Rewolucja w stawkach za najem
Bolączką miasta stały się puste witryny sklepowe, a handlujący narzekali na wysokie czynsze. Te były wynikiem prowadzonych wcześniej przetargów na najem.
– Dajemy możliwość ponownego przystąpienia do przetargu. Jeżeli nie będzie innych chętnych można wynegocjować stawkę podstawową, która teraz wynosi 8 złotych za metr kwadratowy – mówi burmistrz Gorzowa Śląskiego Artur Tomala.
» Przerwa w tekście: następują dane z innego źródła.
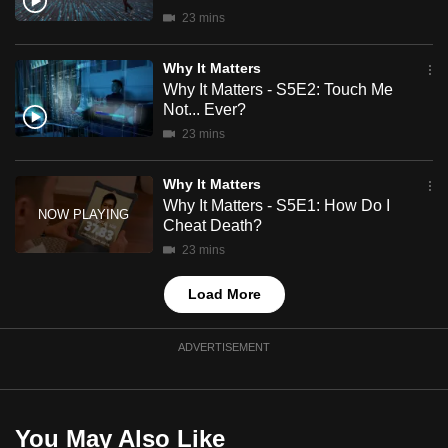
mobile
23 mins
app.
Why It Matters
Why It Matters - S5E2: Touch Me
Upgraded
Not... Ever?
but
23 mins
still
having
Why It Matters
issues?
Why It Matters - S5E1: How Do I
Cheat Death?
Contact
us
23 mins
Load More
ADVERTISEMENT
You May Also Like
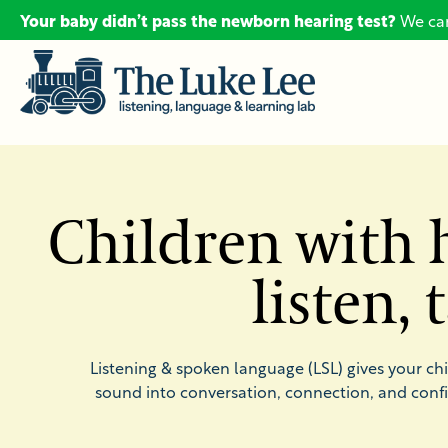
Your baby didn’t pass the newborn hearing test?
We can
Children with h
listen,
Listening & spoken language (LSL) gives your ch
sound into conversation, connection, and conf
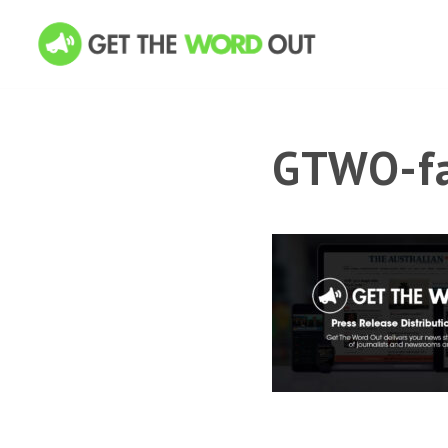
GTWO-fa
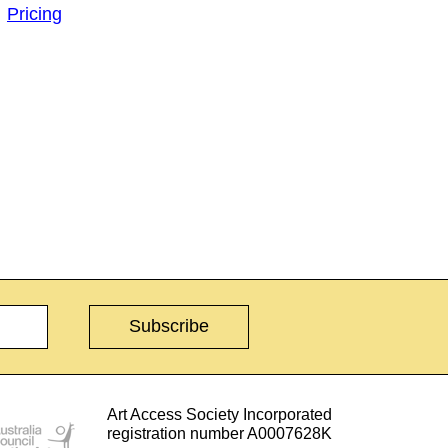
Pricing
Art Access Society Incorporated
registration number A0007628K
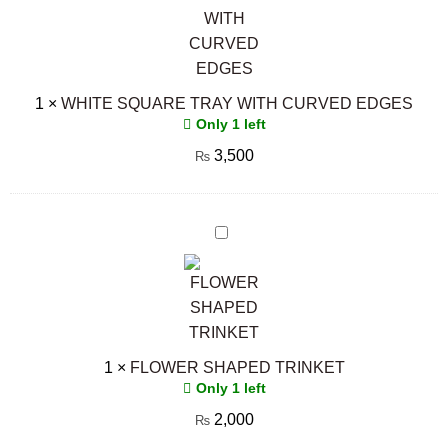
CURVED
EDGES
1
×
WHITE SQUARE TRAY WITH CURVED EDGES
Only 1 left
3,500
₨
FLOWER
SHAPED
TRINKET
1
×
FLOWER SHAPED TRINKET
Only 1 left
2,000
₨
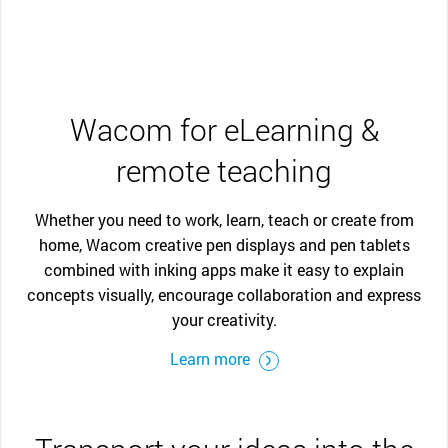
Wacom for eLearning &
remote teaching
Whether you need to work, learn, teach or create from
home, Wacom creative pen displays and pen tablets
combined with inking apps make it easy to explain
concepts visually, encourage collaboration and express
your creativity.
Learn more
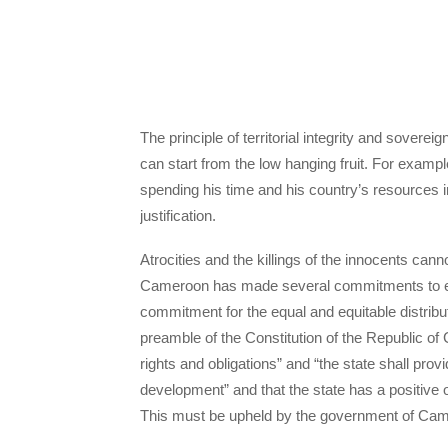
The principle of territorial integrity and sovere
can start from the low hanging fruit. For examp
spending his time and his country’s resources 
justification.
Atrocities and the killings of the innocents can
Cameroon has made several commitments to end
commitment for the equal and equitable distribu
preamble of the Constitution of the Republic of
rights and obligations” and “the state shall provi
development” and that the state has a positive obl
This must be upheld by the government of Ca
- Spotkałem się z osobami prowadzącymi sklepy w centrum naszego miasta. Wyjaśniłem im, że z automatu zgodnie z prawem nie mogę obniżyć czynszów. Poinformowałem jednocześnie o kolejnym rozwiązaniu, że gdy przystąpią do nowego przetargu na inny lokal mogą również wynegocjować najniższą stawkę – tłumaczy Tomala.
Zostały również zamrożone do końca przyszłego roku stawki czynszów. Dodatkowo zlikwidowano podział na strefy. W rynku czynsz był wyższy niż na obrzeżach miasta.
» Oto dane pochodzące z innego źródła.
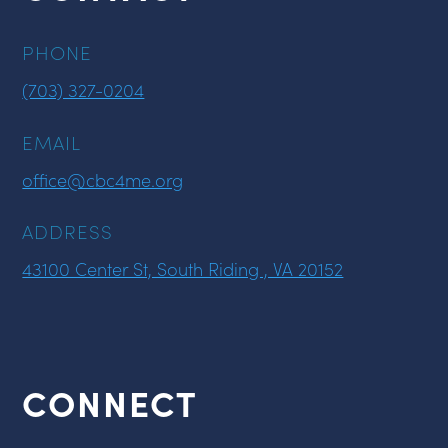
PHONE
(703) 327-0204
EMAIL
office@cbc4me.org
ADDRESS
43100 Center St, South Riding , VA 20152
CONNECT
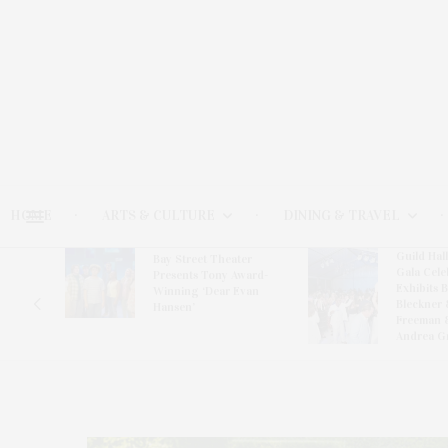
HOME
ARTS & CULTURE
DINING & TRAVEL
Guild Hal
Bay Street Theater
Gala Cele
s
Presents Tony Award-
Exhibits 
oring
Winning ‘Dear Evan
Bleckner 
Hansen’
Freeman 
Andrea G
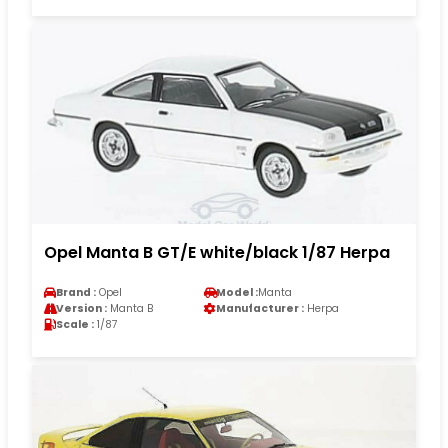
Opel Manta B GT/E white/black 1/87 Herpa
Brand :
Opel
Model :
Manta
Version :
Manta B
Manufacturer :
Herpa
Scale :
1/87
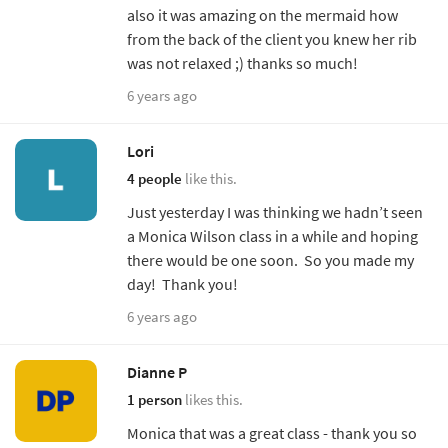
also it was amazing on the mermaid how
from the back of the client you knew her rib
was not relaxed ;) thanks so much!
6 years ago
Lori
4 people
like this.
Just yesterday I was thinking we hadn’t seen
a Monica Wilson class in a while and hoping
there would be one soon. So you made my
day! Thank you!
6 years ago
Dianne P
1 person
likes this.
Monica that was a great class - thank you so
- To ma zachęcić handlujących do pozostania w rynku – dodaje Tomala.
Nowym rozwiązaniem zainteresowanych jest kilka przedsiębiorców prowadzących swoje sklepy w centrum Gorzowa Śląskiego. Władze gminy analizowały również przekształcanie lokali użytkowych na mieszkania komunalne.